Global non-profit alliance Cascale has published Navigating Global Water Regulation: Implications for the Textile and Consumer Goods Sector, examining how intensifying water scarcity and tightening regulation are reshaping the operating environment for the apparel, textile, and wider consumer goods sector.
The apparel and textile industry alone consumes more than 93 billion cubic meters of water each year and generates around 20 per cent of global industrial wastewater, and despite water regulation accelerating globally, with governments tightening controls on water use, wastewater discharge and pollution, the UN has warned that the world has now entered an era of “global water bankruptcy”.
Cascale, formerly known as the Sustainable Apparel Coalition, includes over 300 retailers, brands, manufacturers, governments, academics, and NGO/nonprofit affiliates around the globe, has published the report mapping evolving water policy across key production regions in Asia, EU, and US regions. It connects regulatory developments to operational, financial, and reputational risks, and outlines how companies can strengthen resilience as water becomes a strategic business concern alongside climate and supply chain due diligence.
There is significant regulatory momentum in China and Vietnam, continued but uneven enforcement across other Asian production countries, expanding disclosure requirements in the EU, and regulatory uncertainty in the US. Together, these trends underscore the need for companies to elevate water risk from a site-level issue to a governance and strategy priority.

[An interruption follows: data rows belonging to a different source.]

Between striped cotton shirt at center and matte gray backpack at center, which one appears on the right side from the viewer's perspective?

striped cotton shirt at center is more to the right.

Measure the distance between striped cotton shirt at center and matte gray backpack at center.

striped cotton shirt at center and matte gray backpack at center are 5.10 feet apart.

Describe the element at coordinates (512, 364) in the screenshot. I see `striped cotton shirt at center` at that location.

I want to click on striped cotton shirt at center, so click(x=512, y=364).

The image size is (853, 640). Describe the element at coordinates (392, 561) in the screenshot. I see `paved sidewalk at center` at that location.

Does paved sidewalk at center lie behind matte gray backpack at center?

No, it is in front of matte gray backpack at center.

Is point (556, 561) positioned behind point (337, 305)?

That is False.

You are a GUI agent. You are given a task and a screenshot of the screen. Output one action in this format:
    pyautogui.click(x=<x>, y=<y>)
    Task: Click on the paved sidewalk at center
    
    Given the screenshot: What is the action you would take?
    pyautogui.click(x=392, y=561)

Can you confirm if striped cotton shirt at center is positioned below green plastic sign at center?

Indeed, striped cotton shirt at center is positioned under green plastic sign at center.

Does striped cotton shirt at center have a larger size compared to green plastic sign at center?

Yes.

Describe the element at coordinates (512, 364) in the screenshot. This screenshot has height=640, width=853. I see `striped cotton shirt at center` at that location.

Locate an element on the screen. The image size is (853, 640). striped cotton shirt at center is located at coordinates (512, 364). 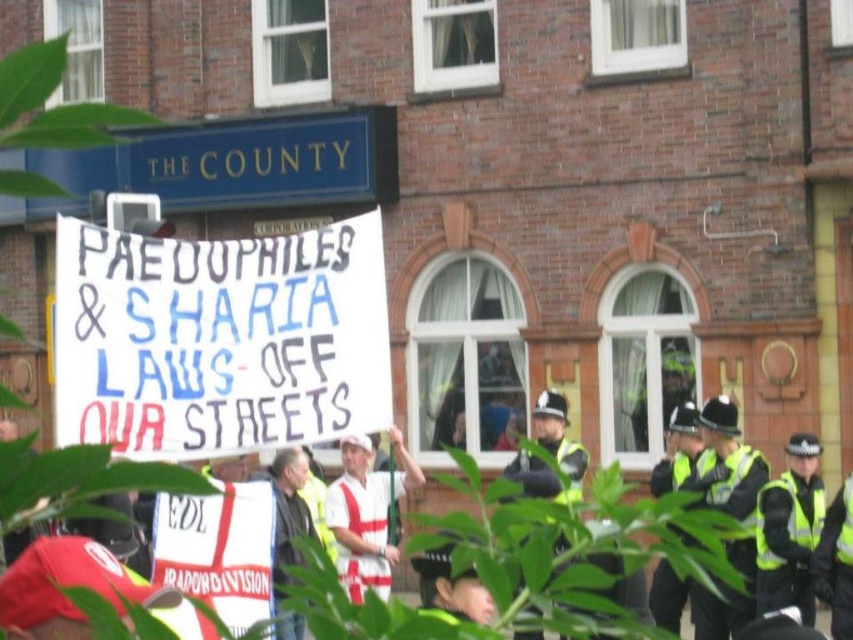 Does high-visibility yellow jacket at right have a greater width compared to white fabric shirt at center?

No, high-visibility yellow jacket at right is not wider than white fabric shirt at center.

Between point (758, 608) and point (326, 520), which one is positioned in front?

Point (758, 608)

Is point (814, 604) positioned before point (370, 460)?

That is True.

This screenshot has width=853, height=640. In order to click on high-visibility yellow jacket at right in this screenshot , I will do `click(790, 531)`.

Which is more to the right, white fabric shirt at center or dark gray jacket at center?

white fabric shirt at center is more to the right.

Who is more distant from viewer, (347,518) or (315,536)?

Positioned behind is point (347,518).

This screenshot has height=640, width=853. In order to click on white fabric shirt at center in this screenshot , I will do `click(366, 513)`.

Which is in front, point (764, 554) or point (296, 636)?

Point (296, 636)

Is high-visibility yellow jacket at right thinner than dark gray jacket at center?

Correct, high-visibility yellow jacket at right's width is less than dark gray jacket at center's.

I want to click on high-visibility yellow jacket at right, so click(790, 531).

“Preserving our planet’s freshwater supplies is a top priority: water is life. Across the globe, legislators are responding by introducing new regulations, and water is quickly becoming a defining constraint on how and where the industry can operate,” said Elisabeth von Reitzenstein, senior director of policy and public affairs at Cascale. “This analysis is designed to help companies move beyond reacting to individual laws and instead understand the bigger picture. When water risk is integrated into sourcing, governance, and performance management, it becomes possible to protect both business continuity and local communities.”
The report also outlines practical actions companies can take now, including mapping facilities in water-stressed basins, validating wastewater compliance, strengthening supplier data collection, and embedding water considerations into sourcing and contingency planning. These steps are increasingly critical as regulation shifts from focusing on efficiency alone toward source sustainability and foundational environmental performance.